肆、悪夢の序章
「もう朝じゃ、ほれ起きよ」
ん?もう朝か…
「っ…ビックリした…ミナかよ」
「なんじゃ?おかしいことがあったのか?それともいい夢でも見とったか?」
「いや、いきなりロリっ子の顔があるとビビるわ」
そりゃそうだろ、いきなり過ぎてマジでビビったわ。
いくら異常事態だからとはいえ、アニメ的展開はマジ勘弁だよ…。
「はて…そんなことより、遊ぼうかのぅ」
「遊ぶって…暇なのは分かるが何して遊ぶんだよ」
「散歩でもするか。今の世を見たことが無いからのぅ」
おいおい、今の世って何千年も生きてきたんじゃねぇのかよ…
て、ここ何日の事があって散歩って、次こそ間違えなく殺されるぞ。
そう、四月二日の夜以降、《送り雀》の軍団に襲われ続けた。
その度に体をボロボロにして帰ってくる。そんなこんなで、昨日は僕を囮に使いやがったし。ミナめ、外道が。
「お主、言うたであろう。我には心の声が聞こえると」
「あ、すまん。って、僕謝るようなこと考えたっけ?」
そして、愉快な朝が終わり、地獄の散歩が始まる。
「お主、ここは現実世界であって、アニメのようなナレーションはないぞ」
「う、うっせぇ。カッコつけてたから変なこと言うな!」
「んで…やっぱりフラグ通りじゃねぇかよ」
「うぬ…この数は少々まずいぞ。我でも捌き切れん」
数えるだけで三十は超えており、雀と思われる奴らも三はいる。
「お主、何とか奴らの攻撃を掻い潜り、逃げるのじゃ」
まずいぞ、ミナがこう言うってことは…マジでやばい証拠だ。
「ミナ、お前はどうするつもりだ」
「どうもこうもあらんわ。こ奴らを一蹴し、お主の元へ戻るんじゃよ」
いや、そんなことはハッタリだ。
ミナは、自分が不死身ではないと言っているんなら、多分、このままじゃ消えてしまう。そんな中でも、「スキは我がつくる。そのうちにはよ逃げるのじゃ」と言う。

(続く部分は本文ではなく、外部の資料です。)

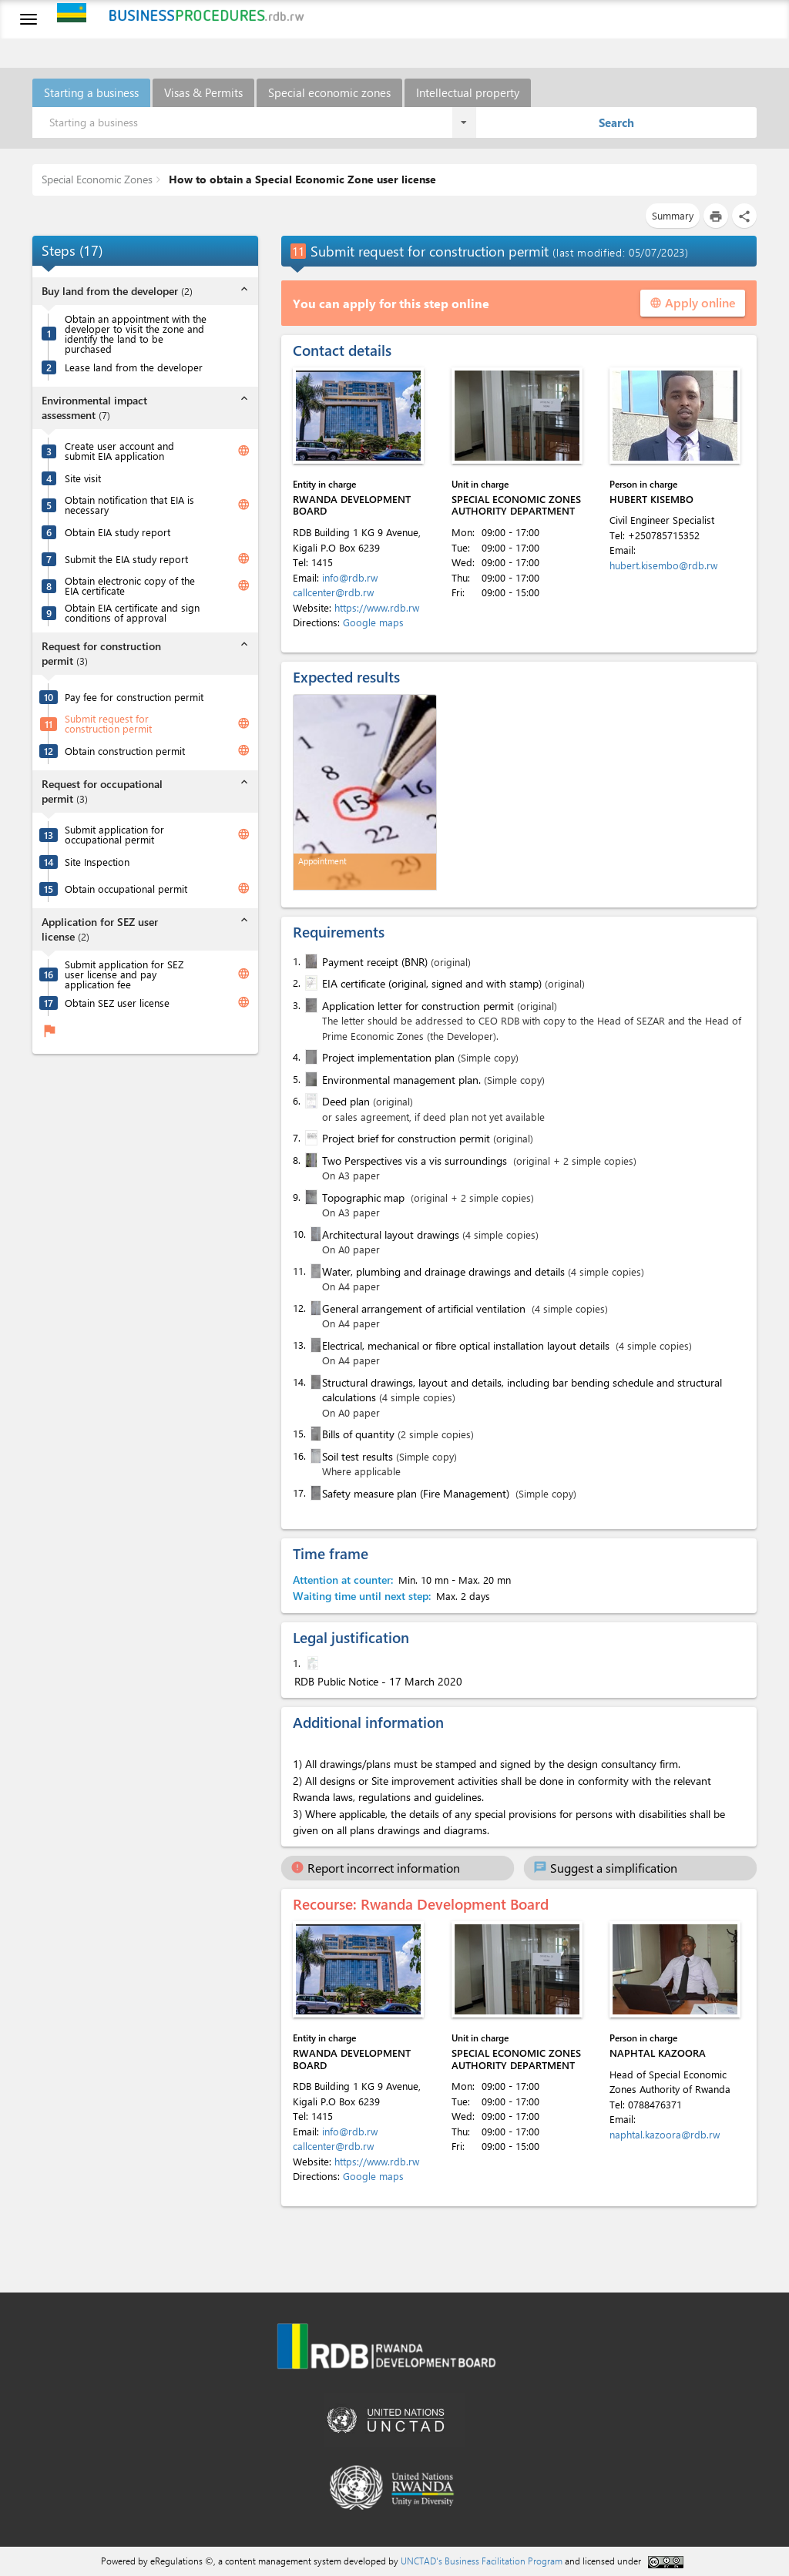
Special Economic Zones (97, 179)
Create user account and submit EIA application (119, 451)
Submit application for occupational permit (114, 834)
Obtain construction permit (125, 751)
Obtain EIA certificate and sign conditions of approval (132, 612)
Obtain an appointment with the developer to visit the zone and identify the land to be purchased (135, 334)
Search (616, 122)
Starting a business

ミナは何処から取り出したのか、棘のついた金棒で十匹ほど消し飛ばすと
「早く行くのじゃ」なんて叫んだ。
「僕だって……戦える」
そこには劣等感が残ったが…何としても消すために、死ぬ気になる。
記憶の殆どが思い出せない中、不意に一つだけ思い出した。
「妖怪払いの術…魂陰消結-急急如律令」
以前、僕は妖怪憑きにあったことがある。その際に聞いた術だった。
体質的に見えざるモノを寄せ付けやすいらしいから、その際に教えてもらったものだ。
印を結び、どんどん敵を触っていった。触った敵は次々と消えていく。
だが、すぐに次次へと湧いてきた。
「はよ逃げるのじゃ」
「…ミナ、危ない!」
もう遅かった。ミナは血飛沫と共に倒れる。無惨な音と共に血の匂いがして、嫌な記憶が蘇る。